Dataset entries:
= Beginning of Section =
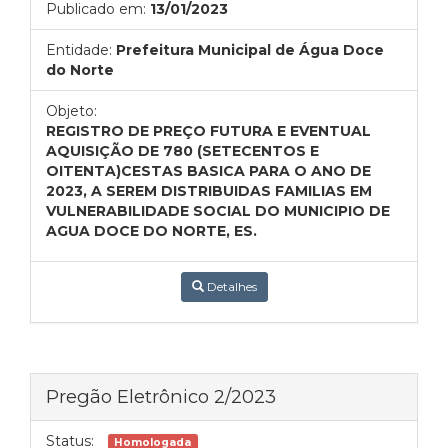
Publicado em:
13/01/2023
Entidade:
Prefeitura Municipal de Água Doce
do Norte
Objeto:
REGISTRO DE PREÇO FUTURA E EVENTUAL
AQUISIÇÃO DE 780 (SETECENTOS E
OITENTA)CESTAS BASICA PARA O ANO DE
2023, A SEREM DISTRIBUIDAS FAMILIAS EM
VULNERABILIDADE SOCIAL DO MUNICIPIO DE
AGUA DOCE DO NORTE, ES.
Detalhes
Pregão Eletrônico 2/2023
Status:
Homologada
= End of Section =
## Task requirements
Every entry above is to be repeated word for word, with all pictures omitted.

## Your solution
Publicado em:
13/01/2023
Entidade:
Prefeitura Municipal de Água Doce
do Norte
Objeto:
REGISTRO DE PREÇO FUTURA E EVENTUAL
AQUISIÇÃO DE 780 (SETECENTOS E
OITENTA)CESTAS BASICA PARA O ANO DE
2023, A SEREM DISTRIBUIDAS FAMILIAS EM
VULNERABILIDADE SOCIAL DO MUNICIPIO DE
AGUA DOCE DO NORTE, ES.
Detalhes
Pregão Eletrônico 2/2023
Status:
Homologada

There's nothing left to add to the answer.